Rev. Sun Myung Moon

As a Peace-loving Global Citizen is the autobiography of Rev. Sun Myung Moon, the founder of the Unification Movement. It was published in 2009 in both Korean and English by Gimm-Young Publishers of Seoul, South Korea. The book was released in South Korea on March 9, 2009 and debuted at #3 on the Businesss bestseller's list. It has ranked in various bestseller lists since then and was ranked 15th on the General bestseller's list as of October 14, 2009.

CHAPTER TWO - A River Of Heart Flows With Tears

Heungnam Prison in the Snow

    The most valued possession in prison food was a needle and thread. Our clothes would wear out and be torn during the hard labor, but it was difficult to get a needle and thread to mend them. After a while prisoners began to look like beggars in rags. It was very important to mend the holes in our clothes in order to block, even a little, the cold winter winds. A small piece of cloth found lying on the road was extremely valuable. Even if the cloth were covered with cow dung, the prisoners would fight each other to try to pick it up. Once as I was carrying the bags of fertilizer I discovered a needle stuck in one of the bags. It must have been left there accidentally when the bag was made. From that time, on I became the seamster of Heungnam Prison. It was such a joy to find that needle. Every day I mended pants and knee breeches for other prisoners.

       Even in the middle of winter it was so hot inside the fertilizer factory that we would sweat. So you can imagine how unbearable it was during the summer. Not even once, however, did I roll up my pants and let my shins show. Even during the hottest part of the summer I kept my pant legs tied in the traditional Korean fashion. Others would take off their pants and work in their underwear, but I kept myself properly dressed. When we finished work our bodies would be covered with sweat and fertilizer dust, and most prisoners would take off their clothes and wash themselves in the filthy water that flowed from the factory. I, however, never washed myself where others could see my body. Instead, I would save half of the single cup of water we were rationed each day, then get up early in the morning while the others still slept to wipe myself off with a small piece of cloth dipped in that half cup of water. I also used this time early in the morning to focus my spirit and pray. I considered my body to be precious, and I didn’t want to casually expose it to others.
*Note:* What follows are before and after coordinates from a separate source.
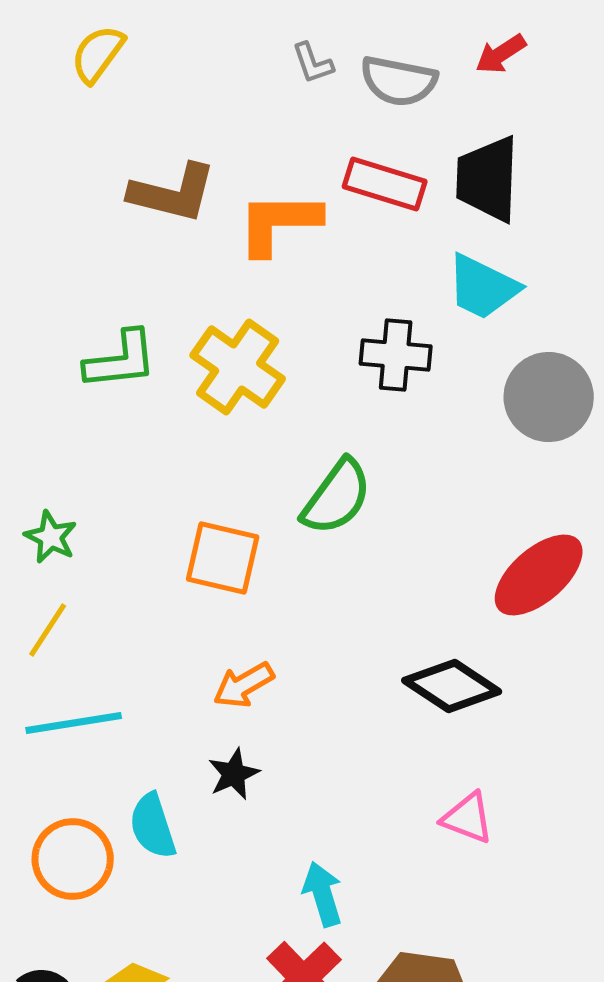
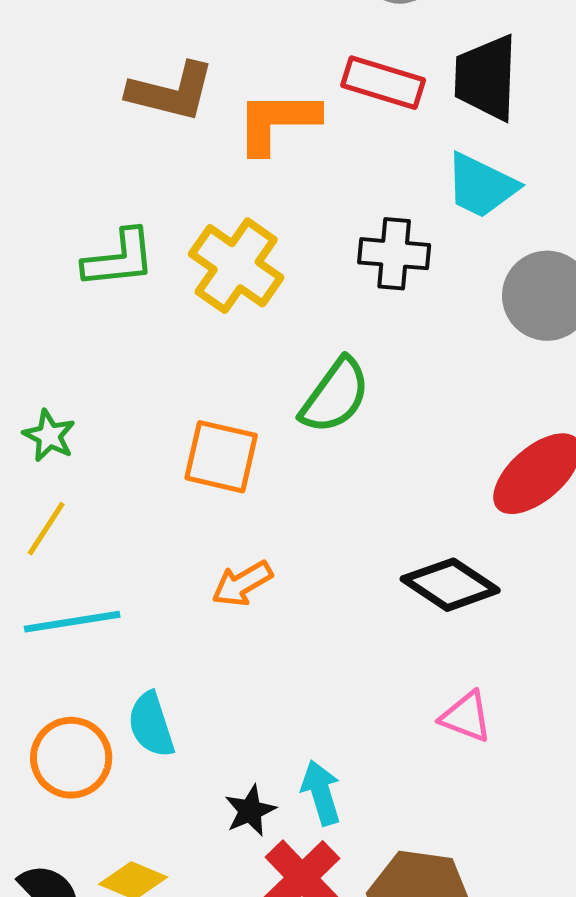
black star: (234, 774) -> (250, 811), moved

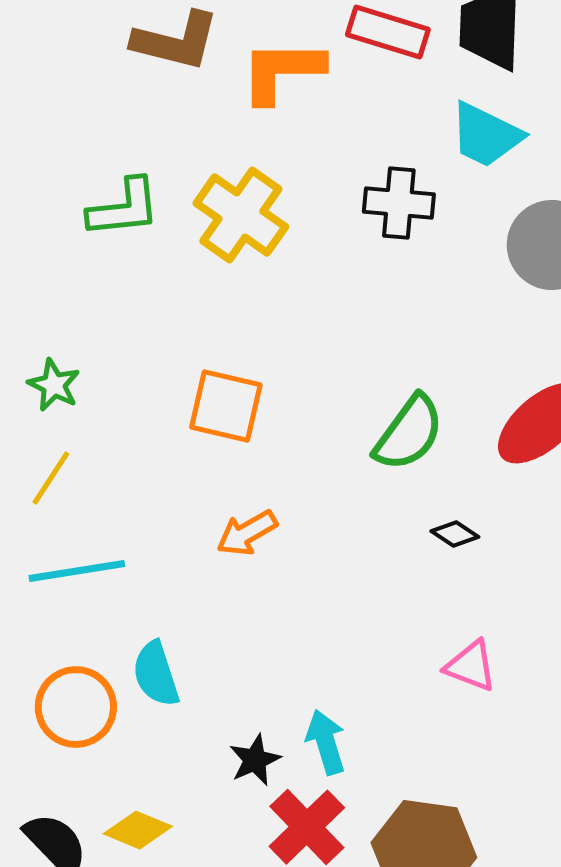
green semicircle: (335, 396) -> (409, 433), moved
black diamond: (450, 585) -> (455, 534), size x0.5

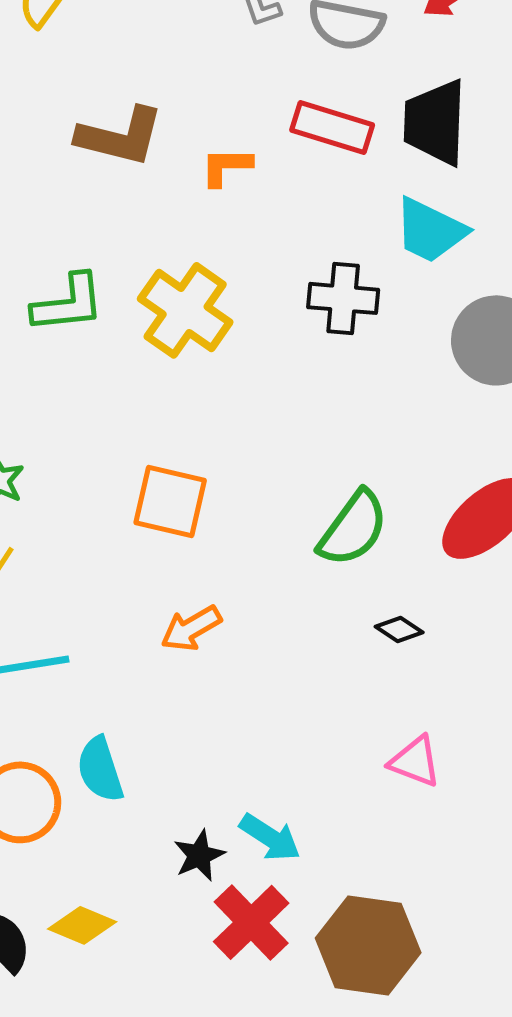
orange L-shape: (282, 71) -> (226, 166), size x0.6
cyan arrow: (326, 742) -> (270, 837), turned 140

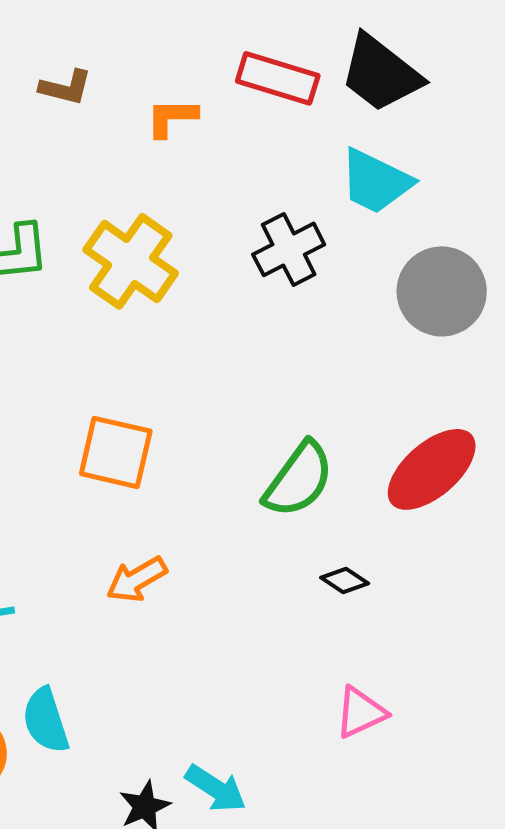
black trapezoid: (435, 122) -> (381, 73), turned -54
brown L-shape: (120, 136) -> (66, 87), size x0.6
black cross: (343, 298) -> (289, 249), turned -32
pink triangle: (415, 761) -> (361, 712), turned -46

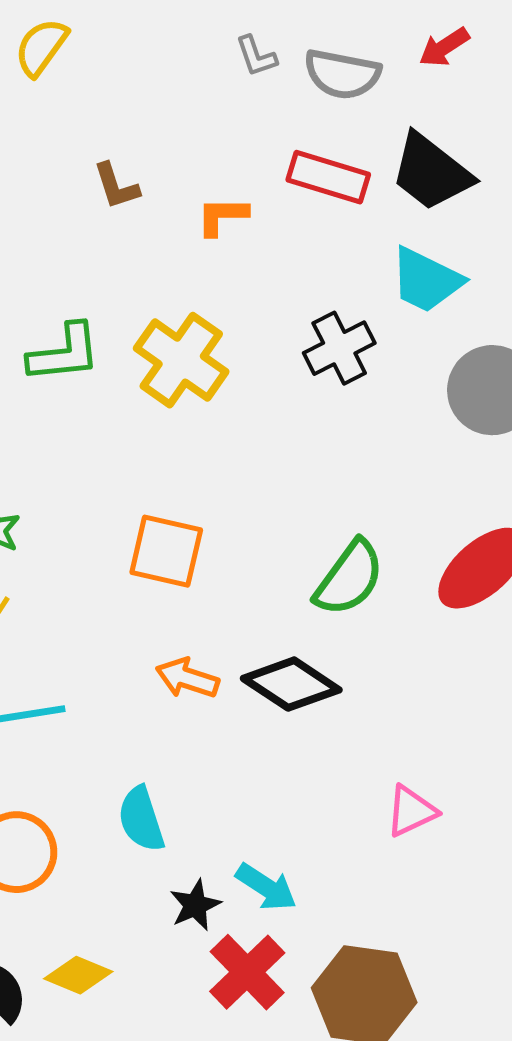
brown L-shape: (66, 87) -> (116, 186), turned 58
orange arrow: (137, 579) -> (187, 678), turned 48
black diamond: (345, 580) -> (291, 684), moved, size x2.0
cyan semicircle: (46, 720) -> (141, 819), moved

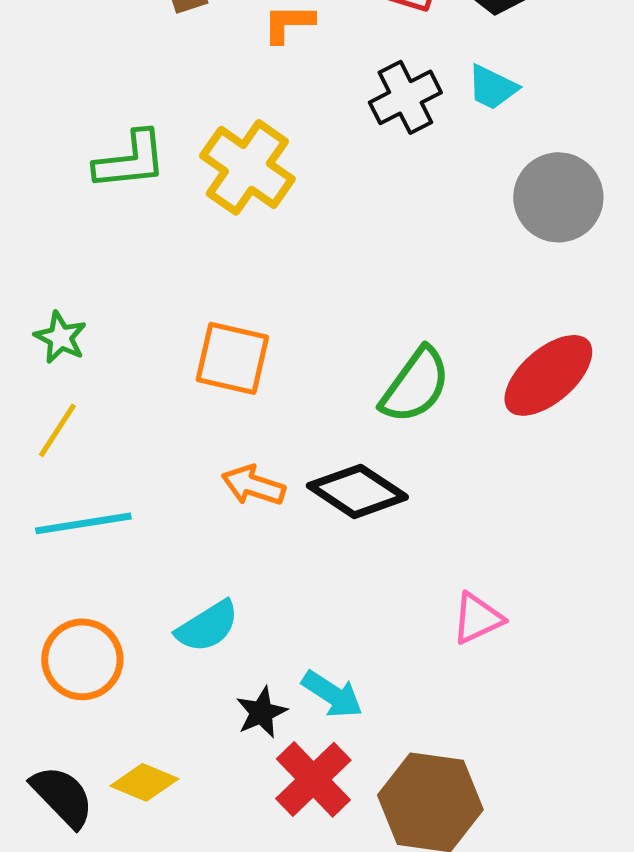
cyan trapezoid: (426, 280) -> (492, 87), size x0.7
black cross: (339, 348) -> (405, 97), moved
cyan semicircle: (141, 819) -> (207, 626), turned -104

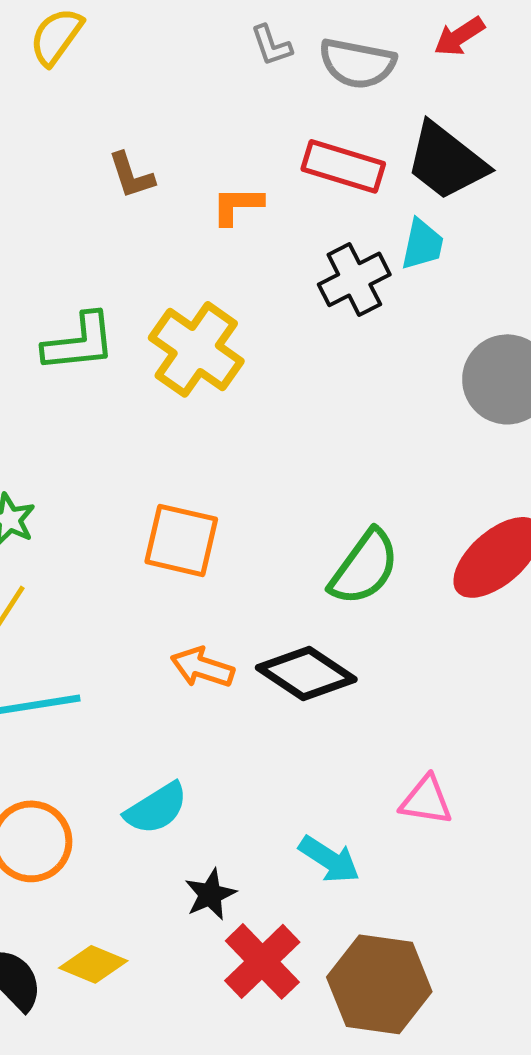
cyan trapezoid: (492, 87) -> (422, 244), moved, turned -104
pink triangle: (477, 618) -> (426, 800), turned 34
cyan arrow: (332, 694) -> (329, 859), moved

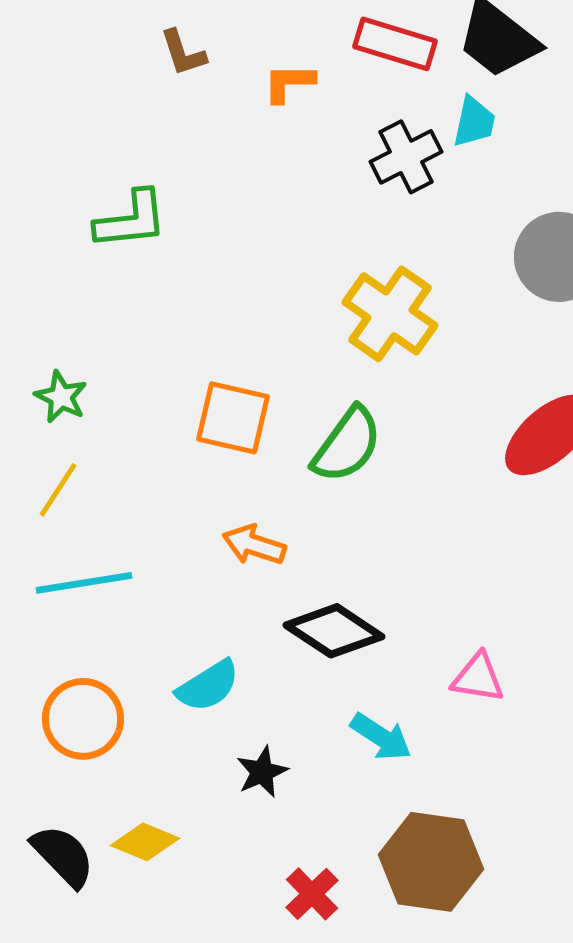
yellow cross: (196, 349) -> (390, 314), moved
green semicircle: (364, 567) -> (347, 445), moved
black diamond: (306, 673) -> (334, 631), moved
red cross: (262, 961) -> (312, 894), moved, size x0.7

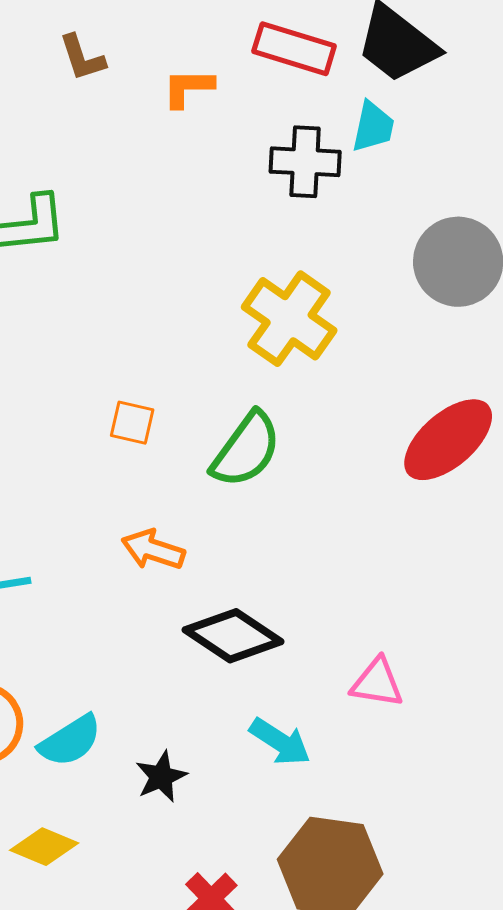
black cross: (406, 157) -> (305, 162), turned 30
orange square: (233, 418) -> (132, 423), size x0.6
cyan semicircle: (208, 686) -> (70, 741), moved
       The prison cell held thirty-six people, and I took a small corner next to the toilet. In this space no one would step over me, but nobody wanted this space. We called it a toilet, but actually it was only a small earthenware jar without even a lid. Fluid would overflow from the toilet in the summer and it would freeze in the winter. There is no describing the putrid smell that came from it. The prisoners often experienced diarrhea because of the salty soup and hard rice balls that we ate every day.